6.2 IPR Claims. The Customer will immediately notify the Provider in writing if it receives any allegation, claim or demand relating to any infringement or alleged infringement of any IPR in connection with this Agreement (“IPR Claim”). The Customer will promptly send to the Provider a copy of each communication it receives relating to any IPR Claim. The Customer will not, without the Provider’s prior written consent do or omit to do anything in relation to any IPR Claim which in the Provider’s reasonable opinion may adversely affect any of the Provider Parties. If any IPR Claim is made or, in the reasonable opinion of the Provider is likely to be made, against the Customer, the Provider may, without liability, terminate this Agreement by notice to the Customer with immediate effect.
7. THIRD PARTY SUPPLIERS
7.1 Terms relating to Third Party Content.
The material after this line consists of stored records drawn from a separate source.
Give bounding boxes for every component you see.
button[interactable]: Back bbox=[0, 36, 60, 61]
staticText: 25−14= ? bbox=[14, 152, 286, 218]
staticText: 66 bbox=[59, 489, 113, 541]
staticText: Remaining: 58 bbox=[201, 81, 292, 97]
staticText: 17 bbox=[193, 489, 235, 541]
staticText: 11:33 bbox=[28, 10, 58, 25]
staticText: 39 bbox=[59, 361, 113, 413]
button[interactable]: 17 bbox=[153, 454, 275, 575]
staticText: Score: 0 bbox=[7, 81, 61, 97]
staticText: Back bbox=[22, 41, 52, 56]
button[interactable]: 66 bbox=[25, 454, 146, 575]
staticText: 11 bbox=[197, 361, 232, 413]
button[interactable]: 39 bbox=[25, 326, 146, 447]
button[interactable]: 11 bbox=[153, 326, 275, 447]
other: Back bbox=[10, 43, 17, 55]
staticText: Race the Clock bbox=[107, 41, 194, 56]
Customer acknowledges that the Content may include Third Party Content whose inclusion in the Service may be subject, as a condition of such inclusion, to certain terms stipulated by the Third Party Supplier concerned that the Provider and its customers must comply with.
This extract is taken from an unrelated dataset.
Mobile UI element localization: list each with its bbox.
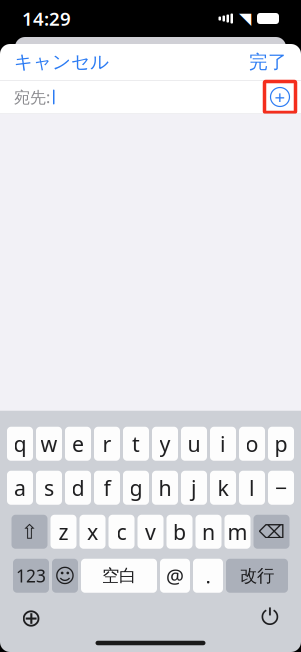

7.2 Third Party Content - General. In respect of the Customer’s use of any Third Party Content, Customer agrees that it and its Authorised Users will be bound by and comply with the relevant Third Party Supplier’s applicable terms and conditions (including relevant disclaimers) as notified to the Customer by the Provider or by the relevant Third Party Supplier from time to time in addition to this Agreement.
7.3 Third Party Websites, etc. Where the Service contains links to third party websites and resources, these links are provided for information purposes only and the Provider has no control over them or their content and cannot be held responsible for their content or accuracy. Following any link to an external website is entirely at the Customer’s (and the Authorised Users’) own risk.
8. DATA PROTECTION
8.1 Applicability. This clause 8 applies to the extent that this Agreement involves the transfer and processing of Personal Data.
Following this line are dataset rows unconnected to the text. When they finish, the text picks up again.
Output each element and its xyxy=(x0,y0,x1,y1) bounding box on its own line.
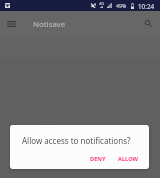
staticText: 10:24 xyxy=(138,2,155,11)
staticText: 4G xyxy=(99,1,105,6)
button[interactable]: Search xyxy=(138,11,160,36)
staticText: Notisave xyxy=(33,19,66,30)
staticText: 49% xyxy=(116,2,127,9)
button[interactable]: DENY xyxy=(86,153,110,165)
staticText: Allow access to notifications? xyxy=(22,135,131,146)
staticText: ALLOW xyxy=(118,155,139,163)
button[interactable]: ALLOW xyxy=(114,153,143,165)
button[interactable]: Open navigation menu xyxy=(0,11,22,36)
staticText: DENY xyxy=(90,155,106,163)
8.2 Meaning of Data Protection Legislation. In this clause, Data Protection Legislation means (i) the Data Protection Act 1998 (“DPA”) until the General Data Protection Regulation (EU/2016/679) (“GDPR”) comes into force, then (ii) the GDPR (and any relevant subordinate legislation in the UK) unless and until the GDPR is no longer directly applicable in the UK, and then (iii) any successor legislation to the DPA. “Data Controller”, “Data Processor” and “Data Subject” have the meanings ascribed in the Data Protection Legislation.
8.3 Compliance with Data Protection Legislation. The Parties will comply with the Data Protection Legislation and as regards any Personal Data provided by or in respect of the Customer that the Provider processes under this Agreement, the Parties record their intention that (i) the Provider shall be Data Controller in respect of that Personal Data; (ii) they do not jointly determine the purposes and means of processing and accordingly are not joint controllers for the purposes of the Data Protection Legislation; and, (iii) the Customer will continue to act as Data Controller in respect of any Personal Data it chooses to record or otherwise process as a result of receiving and using the Service.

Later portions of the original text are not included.